Wozu sind Sie da, Frau Fecke?

Ich bin davon überzeugt, dass unser Glaube alle Sinne braucht. Das erlebe ich gerade im Kontakt mit Menschen mit Behinderungen. Das spüre ich aber auch bei allen Gläubigen. Wir wollen uns gerne festhalten an etwas Konkretem. Wir brauchen als Menschen die ganzheitliche Ansprache und das Erleben. Das möchte ich weitergeben. Ich bin dafür da, Menschen mit und ohne Behinderung ein gutes inklusives Leben zu ermöglichen.

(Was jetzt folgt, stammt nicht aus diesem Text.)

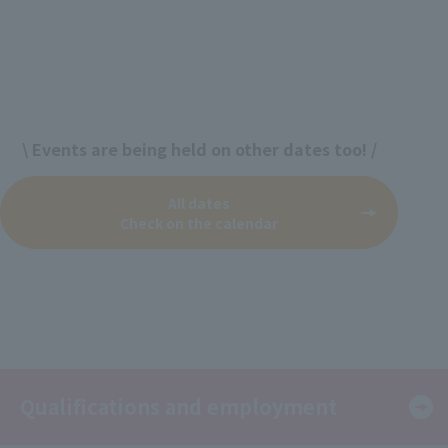
\ Events are being held on other dates too! /
All dates
Check on the calendar
Qualifications and employment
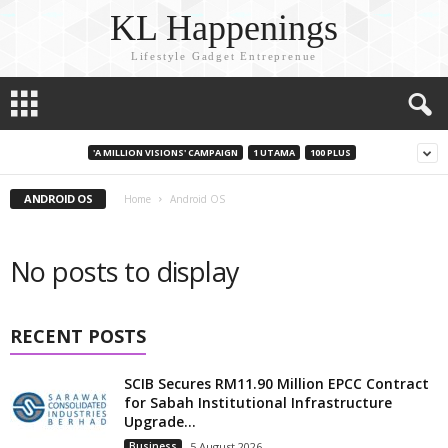
KL Happenings
Lifestyle Gadget Entreprenue
'A MILLION VISIONS' CAMPAIGN
1 UTAMA
100 PLUS
ANDROID OS
Home
Android OS
No posts to display
RECENT POSTS
SCIB Secures RM11.90 Million EPCC Contract
for Sabah Institutional Infrastructure
Upgrade...
Business
5 August 2026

Als Seelsorgerin bei den Caritas-­Werkstätten kümmere ich mich um Menschen mit geistiger Behinderung und mit psychischen Erkrankungen. Sie möchte ich unterstützen, ihnen Teilhabe ermöglichen und ihnen Lebens- und Glaubenshilfe geben. Seit dem 1. ­April bin ich zudem als Diözesanbeauftragte für Seelsorge für und mit Menschen mit Behinderung für das gesamte Erzbistum Paderborn zuständig. Ziel dieser Tätigkeit ist die gesellschaftliche Bewusstseinsbildung, indem wir Menschen gezielt dafür sensibilisieren, dass es Menschen mit Einschränkungen gibt. Es wird zwar einiges innerhalb unserer Gesellschaft für Menschen mit Behinderungen getan, doch leider werden sie noch zu häufig übersehen, auch von unserer Kirche.

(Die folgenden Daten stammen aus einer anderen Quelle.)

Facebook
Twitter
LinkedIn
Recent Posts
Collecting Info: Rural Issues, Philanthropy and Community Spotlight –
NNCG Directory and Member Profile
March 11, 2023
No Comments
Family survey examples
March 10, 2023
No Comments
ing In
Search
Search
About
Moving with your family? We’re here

„OutInChurch-­Kampagne“ zeigt viele fühlen sich nicht eingeladen

Einer meiner Träume ist daher, ein Pontifikal­amt zu Libori zu erleben, das in leichter Sprache und mit einem Gebärdendolmetscher gefeiert wird. Niemand in unserer Kirche sollte sich ausgegrenzt fühlen. Jeder Mensch sollte sich willkommen fühlen, und damit meine ich nicht nur Menschen mit einer Behinderung. Gerade die „OutInChurch-­Kampagne“ hat deutlich gemacht, dass es viele Menschen in der Kirche und auch außerhalb der Kirche gibt, die zwar einen Draht zur Spiritualität haben, aber sich eben nicht eingeladen fühlen. Viele von ihnen fühlen sich sogar dazu gedrängt, sich verstecken zu müssen. Ich glaube, diese Gruppe ist wesentlich größer als wir uns denken.

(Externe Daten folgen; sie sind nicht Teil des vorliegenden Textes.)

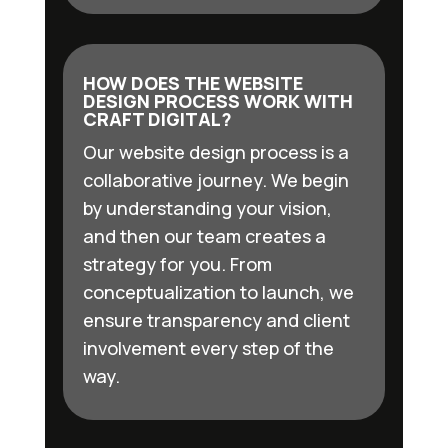
HOW DOES THE WEBSITE
DESIGN PROCESS WORK WITH
CRAFT DIGITAL?
Our website design process is a
collaborative journey. We begin
by understanding your vision,
and then our team creates a
strategy for you. From
conceptualization to launch, we
ensure transparency and client
involvement every step of the
way.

Wir müssen auf diese Menschen zugehen. Und dazu brauchen wir unter anderem eine andere Sprache, denn mit dem Kirchenwording ziehen wir keine Maus mehr hinter dem Ofen vor. Wir brauchen eine Sprache, die niemanden ausgrenzt. Und wir brauchen eine Sprache, die die Glaubens­inhalte in unsere Zeit übersetzt, sodass sich die Menschen von den Inhalten unseres Glaubens wieder angesprochen fühlen. Und mit Blick auf Menschen mit einer Behinderung brauchen wir auch eine einfachere Sprache. In meiner täglichen Arbeit versuche ich daher in Bildern zu sprechen, so wie auch Jesus in Bildern und Gleichnissen gesprochen hat, damit die Menschen es verstehen. Auch das Alte Testament ist voll von Bildern.

Glaube und Leben sollen Spaß machen

Die Sprache ist zugleich ein wichtiger Ansatz, den Menschen gegenüber Wertschätzung zum Ausdruck zu bringen und ihnen zu zeigen, dass sie wichtig sind und jemand für sie da ist. Daher versuche ich in meinem Handeln zwei Konzeptsätze zu berücksichtigen: Zum einen „Was willst du, dass ich dir tun soll?“ und zum anderen „Wir sind nicht Herren eures Glaubens, sondern Diener zu eurer Freude“. Das Wort Freude jedoch verwende ich nur selten, denn es hat in Kirchenkreisen etwas Überhöhtes. Ich sage lieber Spaß. Denn das Leben soll Spaß machen und der Glaube auch. Und genau das wünsche ich mir für jeden.

Zur Person

Anja Fecke (59) ist Religions- und Sozialpädagogin mit dem Abschluss Master of Arts „Theologische Bildung“. Sie arbeitet als Seelsorgerin bei den Caritas-­Werkstätten (CWW). Seit dem 1. ­April ist sie zudem als Diözesanbeauftragte für Seelsorge für und mit Menschen mit Behinderung im Erzbistum Paderborn tätig. Das Bild zeigt sie mit ihrer Hündin und „Kollegin“ Emma.